20. La lutte contre l’attitude sectaire de “porte close” et l’aventurisme et en même temps contre le suivisme est indispensable à l’accomplissement des tâches qui incombent au Parti. Dans les mouvements de masse, notre Parti a une tendance traditionnelle à prendre une attitude de “porte close” particulièrement grave, ou à verser dans le sectarisme hautain et l’aventurisme. C’est une tendance nuisible qui empêche le Parti d’établir un front uni national antijaponais et de conquérir la majorité du peuple. Il est absolument nécessaire de l’éliminer de tous les secteurs de notre travail. Ce que nous devons faire, c’est de nous appuyer sur la majorité et de tenir compte de l’ensemble de la situation. Nous ne devons pas davantage tolérer que renaisse le suivisme de Tchen Tou-sieou, reflet du réformisme bourgeois dans les rangs du prolétariat. Altérer la position de classe du Parti, estomper son visage, sacrifier les intérêts des ouvriers et des paysans pour répondre aux besoins du réformisme bourgeois, c’est conduire inévitablement la révolution à la défaite. Ce que nous devons faire, c’est d’appliquer une politique révolutionnaire ferme, c’est de lutter pour la victoire totale de la révolution démocratique bourgeoise. Afin de surmonter les tendances néfastes mentionnées ci-dessus, il est absolument indispensable d’élever dans tout le Parti le niveau théorique marxiste-léniniste, car seul le marxisme-léninisme est la boussole qui conduira la révolution chinoise à la victoire.
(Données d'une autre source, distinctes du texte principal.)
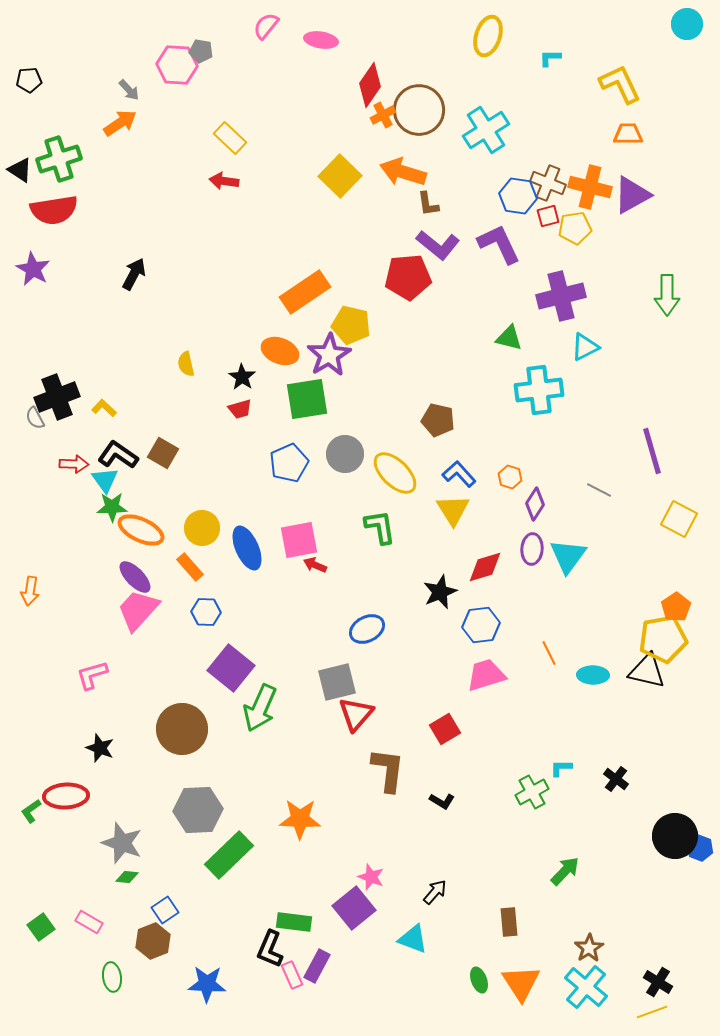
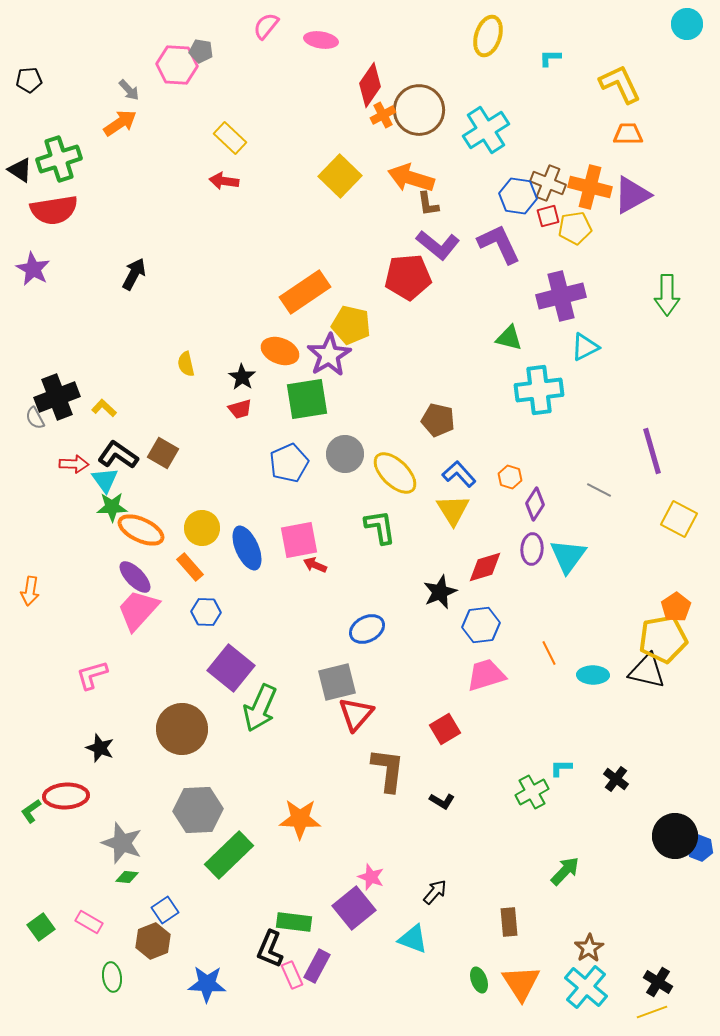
orange arrow at (403, 172): moved 8 px right, 6 px down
  1. Rapport présenté en mai 1937 par le camarade Mao Zedong à une conférence nationale du Parti communiste chinois tenue à Yenan.
  2. Il s’agit de l’invasion de la Chine du Nord par les Japonais en 1935, à la suite de laquelle le gouvernement du Kuomintang, qui avait à sa tête Tchiang Kaï-chek, commit dans cette partie du pays une série d’actes contre l’honneur national et les droits souverains de la Chine. En mai de la même année, les envahisseurs japonais exigèrent du gouvernement du Kuomintang la reconnaissance de leur autorité sur la Chine du Nord. En juin, Ho Ying-kin, le représentant du gouvernement du Kuomintang dans cette région, se soumit à cette exigence et conclut avec Yoshijiro Umezu, commandant des forces japonaises en Chine du Nord, un accord connu sous le nom d’“Accord Ho-Umezu”. Aux termes de cet accord, la Chine perdait la plupart de ses droits souverains sur le Hopei et le Tchahar (province aujourd’hui incorporée dans le Chansi, le Hopei et la Région autonome de Mongolie intérieure). En octobre, à l’instigation des envahisseurs japonais, des collaborateurs chinois déclenchèrent une émeute à Hsiangho, dans le Hopei, et s’emparèrent du chef-lieu de ce district. En novembre, d’autres collaborateurs chinois, poussés par l’envahisseur japonais, organisèrent un “Mouvement pour l’autonomie des cinq provinces de la Chine du Nord” et créèrent dans l’est du Hopei un “Gouvernement autonome anticommuniste”, gouvernement fantoche. Sur l’ordre du gouvernement du Kuomintang, Song Tcheh-yuan et d’autres formèrent un “Conseil politique du Hopei-Tchahar”, afin de satisfaire les envahisseurs japonais, qui exigeaient une “administration spéciale pour la Chine du Nord”.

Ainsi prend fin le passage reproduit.